Pour le 2° témoignage, je laisse à nouveau la parole à Michel Delpech car je ne suis pas sûr que dans les hommages qui vont lui être rendus on mette en valeur sa conversion. Voilà ce qu’il dit : « J’ai constaté que les églises m’attiraient. Qu’elles m’apaisaient. Tel un vagabond, j’y entrais au hasard et m’asseyais quelques minutes.
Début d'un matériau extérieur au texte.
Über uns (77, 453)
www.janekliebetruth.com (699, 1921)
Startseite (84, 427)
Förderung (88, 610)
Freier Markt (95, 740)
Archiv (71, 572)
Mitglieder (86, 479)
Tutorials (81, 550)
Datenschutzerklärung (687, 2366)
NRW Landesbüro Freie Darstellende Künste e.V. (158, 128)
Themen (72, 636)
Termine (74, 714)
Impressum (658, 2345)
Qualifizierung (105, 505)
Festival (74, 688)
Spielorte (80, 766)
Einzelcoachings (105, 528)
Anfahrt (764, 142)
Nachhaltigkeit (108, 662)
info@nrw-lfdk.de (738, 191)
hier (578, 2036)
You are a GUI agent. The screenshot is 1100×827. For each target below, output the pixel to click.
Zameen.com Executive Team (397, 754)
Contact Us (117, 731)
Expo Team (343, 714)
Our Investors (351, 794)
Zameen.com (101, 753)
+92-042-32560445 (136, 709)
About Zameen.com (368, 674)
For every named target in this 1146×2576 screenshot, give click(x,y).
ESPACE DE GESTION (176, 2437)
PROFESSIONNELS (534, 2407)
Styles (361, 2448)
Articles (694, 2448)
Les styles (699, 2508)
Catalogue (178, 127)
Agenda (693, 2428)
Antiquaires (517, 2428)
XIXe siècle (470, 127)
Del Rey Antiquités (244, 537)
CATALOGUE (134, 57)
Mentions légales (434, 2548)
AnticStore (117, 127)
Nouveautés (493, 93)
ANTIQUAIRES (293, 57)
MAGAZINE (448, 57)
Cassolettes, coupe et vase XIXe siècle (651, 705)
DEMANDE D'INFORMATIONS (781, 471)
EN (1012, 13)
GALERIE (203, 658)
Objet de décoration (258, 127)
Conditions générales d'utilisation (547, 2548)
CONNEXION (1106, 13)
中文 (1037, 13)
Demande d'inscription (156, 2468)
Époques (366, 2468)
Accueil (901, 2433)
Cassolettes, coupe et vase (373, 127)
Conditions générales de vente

L’homme que j’étais, encore fragile, y trouvait à chaque fois un sentiment de sécurité. Parfois même, je m’y endormais ! Quelques années plus tard, j’ai retrouvé cet apaisement lors de ma première retraite, à l’abbaye de St-Wandrille. J’avais 35 ans et venais visiter un moine dont le témoignage entendu à la télévision m’avait interpellé. Les quelques jours passés là-bas ont transformé mon mal-être en bien-être. Tout s’unifiait. Il ne s’agissait pas d’un état d’exaltation ou de joie retrouvée, c’était plus subtil : je me sentais à ma place, en accord avec ce que je suis.Au début de ce chemin de conversion, deux personnes se sont côtoyées en moi : le chercheur de vérité, amoureux de Jésus, et le chanteur, en quête de gloire et de son public. Cette étrange cohabitation n’a pas été confortable tous les jours. Mais ce tiraillement s’est estompé avec l’expérience et la maturité. Depuis, j’ai mes rendez-vous avec Jésus, délicieux, réguliers. Il ne se passe pas une journée sans que je pense à lui ou l’invoque. Sans que je lui parle. Ce lien n’est pas seulement naturel, il est vital. Lorsqu’il m’arrive quelque chose de bien, je le lui attribue, et lorsqu’il m’arrive quelque chose de mal, je me l’attribue. Je n’ai par exemple jamais considéré mon cancer comme une épreuve que Dieu m’envoyait. Une fois de plus, il est à mes côtés, fidèle. »

 

Alors, plutôt que la santé, je crois préférable de nous souhaiter le Bonheur. Du coup, nous comprenons mieux pourquoi le pape François au début de sa très belle exhortation sur la joie de l’Evangile nous invite à faire ou refaire une véritable expérience de rencontre avec le Christ. C’est bien cette rencontre qui a permis à Gisèle comme à Michel Delpech qui avaient pourtant des vies diamétralement opposées de faire l’expérience du Bonheur. Il n’y a pas de raison qu’il n’en soit pas ainsi pour nous. Que le Seigneur nous fasse le cadeau qu’il a fait aux mages : qu’il nous envoie une étoile, quelle que soit la forme que prendra cette étoile, le plus important, c’est qu’elle nous conduise à pouvoir le rencontrer vraiment, le rencontrer à nouveau. Voilà donc ce que je nous souhaite pour cette année 2016.